THE PROBLEM ▸
Give the count of lines in the records below that contain "antecipar", with no other words.

THE INPUT ▸

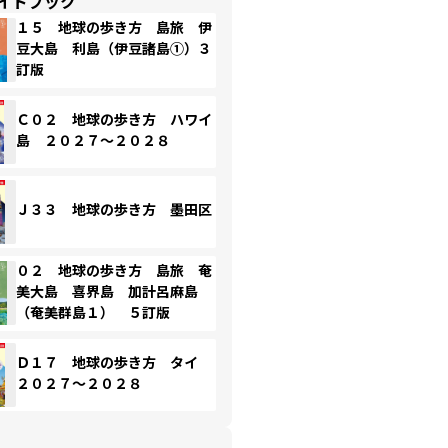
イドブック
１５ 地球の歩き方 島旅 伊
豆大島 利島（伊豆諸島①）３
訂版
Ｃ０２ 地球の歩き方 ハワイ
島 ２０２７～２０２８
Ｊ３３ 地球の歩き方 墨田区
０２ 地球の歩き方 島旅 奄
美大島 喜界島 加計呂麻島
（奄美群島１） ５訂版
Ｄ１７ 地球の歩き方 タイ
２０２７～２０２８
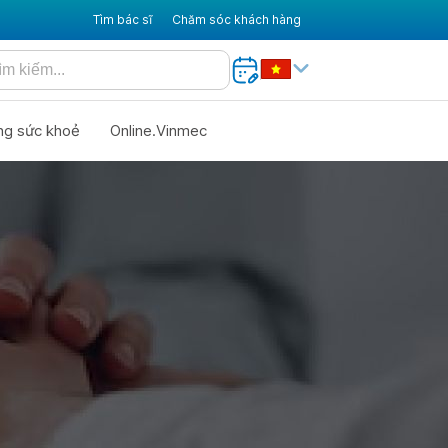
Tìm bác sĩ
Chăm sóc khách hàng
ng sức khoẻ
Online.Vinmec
* * *
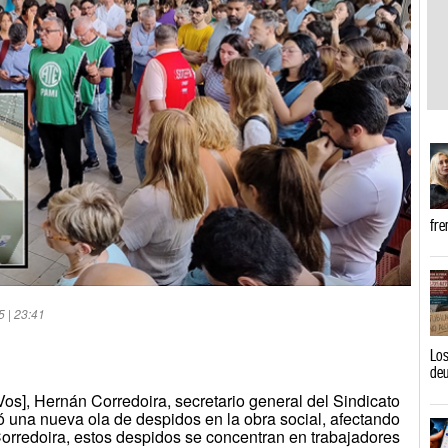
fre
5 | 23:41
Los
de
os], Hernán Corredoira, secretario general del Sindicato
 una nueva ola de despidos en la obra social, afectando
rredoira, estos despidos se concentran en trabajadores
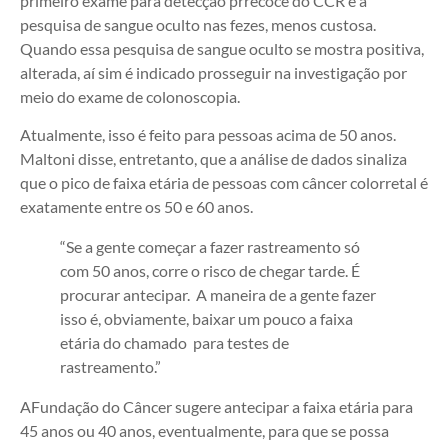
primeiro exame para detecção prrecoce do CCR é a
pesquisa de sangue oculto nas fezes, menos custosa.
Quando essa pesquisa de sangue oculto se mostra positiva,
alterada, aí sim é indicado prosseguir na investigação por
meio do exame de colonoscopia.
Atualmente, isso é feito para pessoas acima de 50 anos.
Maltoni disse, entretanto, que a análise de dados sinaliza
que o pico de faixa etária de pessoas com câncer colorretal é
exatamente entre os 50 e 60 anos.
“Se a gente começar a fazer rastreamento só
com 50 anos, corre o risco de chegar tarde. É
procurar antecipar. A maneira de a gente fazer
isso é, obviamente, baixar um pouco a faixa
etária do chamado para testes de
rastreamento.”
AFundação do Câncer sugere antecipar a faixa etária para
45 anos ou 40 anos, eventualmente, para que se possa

WRITTEN RESPONSE ▸
2